Regulamin forum
Tematy związane tylko z jednym zespołem lub jedną płytą. Wszelkie zbiorcze typu "América Latina Metal" lub "Najlepsza polska płyta thrash" itp. proszę zakładać w dziale "Dyskusje o muzyce metalowej"
a założę sobie temat, bo trochę mi się nudzi w robocie.
Tak więc kapela zwie się BLACK PYRAMID. Działają stosunkowo od niedawna, pochodzą z JUESEJ z Massachusetts. Na swoim koncie mają jakieś tam demo, EP i w tym roku wydali debiutancki album pod tym samym tytułem co nazwa zespołu. Na metal archives napisali, że grają Psychedelic Stoner/Doom Metal, tak więc niech im tam będzie, każdy jak posłucha oceni po swojemu. Od kilku dni katuję ich debiut i nie mogę tego wyłączyć. Świetny wokal, genialne partie gitar, solówki i 500 000 km kwadratowych pustyni z burzą piaskową. Kto czai takie klimaty zdecydowanie polecam. Poniżej lina z majspejs
W sumie dość standardowe jak na stoner, dużo doomowego ciężaru, ale slucha się tego nawet przyjemnie. Polecam obadać także wcześniejszy projekt i płytę, która chyba nigdy nie doczekała się oficjalnego wydania: Palace In Thunderland - The Apostles Of Silence.

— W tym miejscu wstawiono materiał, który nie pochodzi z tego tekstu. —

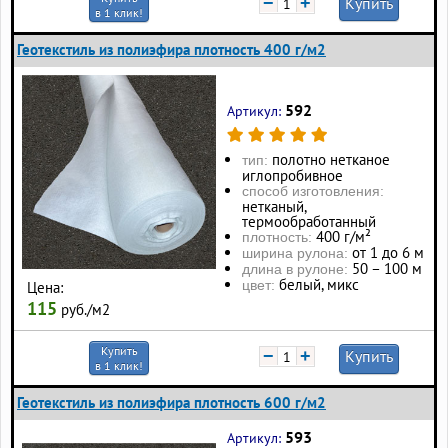
−
+
Купить
в 1 клик!
Геотекстиль из полиэфира плотность 400 г/м2
592
Артикул:
полотно нетканое
тип:
иглопробивное
способ изготовления:
нетканый,
термообработанный
400 г/м²
плотность:
от 1 до 6 м
ширина рулона:
50 – 100 м
длина в рулоне:
белый, микс
цвет:
Цена:
115
руб./м2
Купить
−
+
Купить
в 1 клик!
Геотекстиль из полиэфира плотность 600 г/м2
593
Артикул: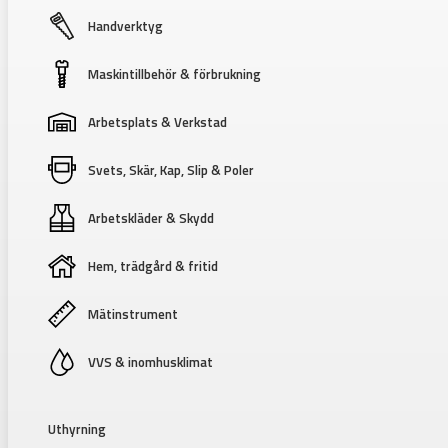
Handverktyg
Maskintillbehör & förbrukning
Arbetsplats & Verkstad
Svets, Skär, Kap, Slip & Poler
Arbetskläder & Skydd
Hem, trädgård & fritid
Mätinstrument
VVS & inomhusklimat
Uthyrning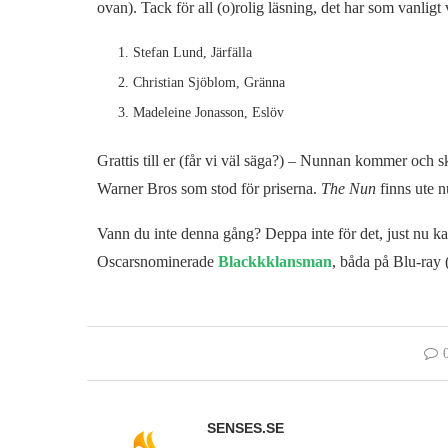
ovan). Tack för all (o)rolig läsning, det har som vanlig
Stefan Lund, Järfälla
Christian Sjöblom, Gränna
Madeleine Jonasson, Eslöv
Grattis till er (får vi väl säga?) – Nunnan kommer och 
Warner Bros som stod för priserna.
The Nun
finns ute
Vann du inte denna gång? Deppa inte för det, just nu k
Oscarsnominerade
Blackkklansman
, båda på Blu-ray (
SENSES.SE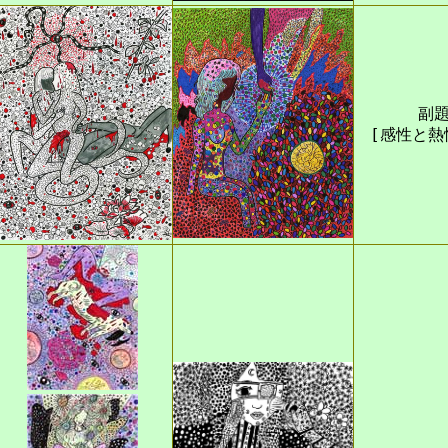
副題
[感性と熱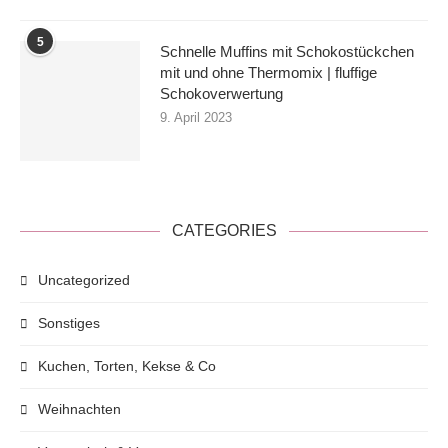
5
Schnelle Muffins mit Schokostückchen
mit und ohne Thermomix | fluffige
Schokoverwertung
9. April 2023
CATEGORIES
Uncategorized
Sonstiges
Kuchen, Torten, Kekse & Co
Weihnachten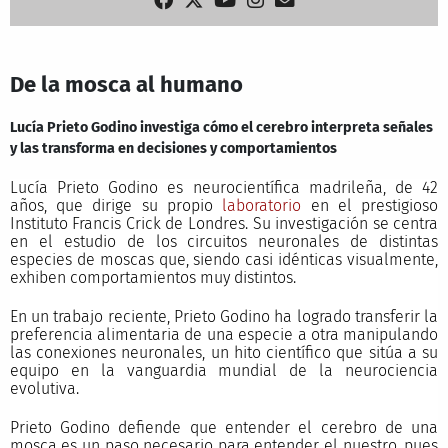
De la mosca al humano
Lucía Prieto Godino investiga cómo el cerebro interpreta señales
y las transforma en decisiones y comportamientos
Lucía Prieto Godino es neurocientífica madrileña, de 42
años, que dirige su propio
laboratorio
en el prestigioso
Instituto Francis Crick de Londres. Su investigación se centra
en el estudio de los circuitos neuronales de distintas
especies de moscas que, siendo casi idénticas visualmente,
exhiben comportamientos muy distintos.
En un trabajo reciente, Prieto Godino ha logrado transferir la
preferencia alimentaria de una especie a otra manipulando
las conexiones neuronales, un hito científico que sitúa a su
equipo en la vanguardia mundial de la neurociencia
evolutiva.
Prieto Godino defiende que entender el cerebro de una
mosca es un paso necesario para entender el nuestro, pues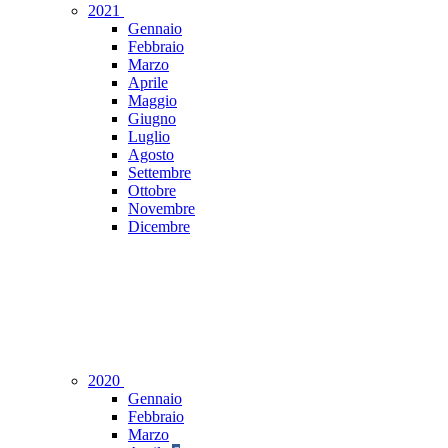
2021
Gennaio
Febbraio
Marzo
Aprile
Maggio
Giugno
Luglio
Agosto
Settembre
Ottobre
Novembre
Dicembre
2020
Gennaio
Febbraio
Marzo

Coś właśnie słyszałem o tym krążku, ale nigdy dogłębniej nie spenetrowałem tematu. Jak widać i tak tego nigdzie bym nie dostał skoro nigdy jej nie wydano. Szkoda, bo z kawałków na majspejs wynika, że całkiem niezłe to mogło być, chociaż mniej piaszczyste i bardziej przebojowe.
Rattlehead pisze:Coś właśnie słyszałem o tym krążku, ale nigdy dogłębniej nie spenetrowałem tematu. Jak widać i tak tego nigdzie bym nie dostał skoro nigdy jej nie wydano. Szkoda, bo z kawałków na majspejs wynika, że całkiem niezłe to mogło być, chociaż mniej piaszczyste i bardziej przebojowe.
Odświeżam temat, bo dwójka ma się ukazać jakoś w tym roku.
Debiut jest świetny. Rattlehead już napisał chyba wszystko. Bardzo lubię takie granie, nie mam zastrzeżeń, tylko ten instrumentalny kawałek w środku trochę nie pasuje. Nie wiem dlaczego jak coś ma etykietkę "stoner", to od razu musi się kojarzyć z pustynią. Ja tam żadnych skojarzeń z nią nie mam.
Nooo, dobre to. Tam się chyba wokal i jednocześnie gitarnik zmienił. Czekam zatem z zaciekawieniem na całość. Mam nadzieję, że będzie można to u nasz dostać.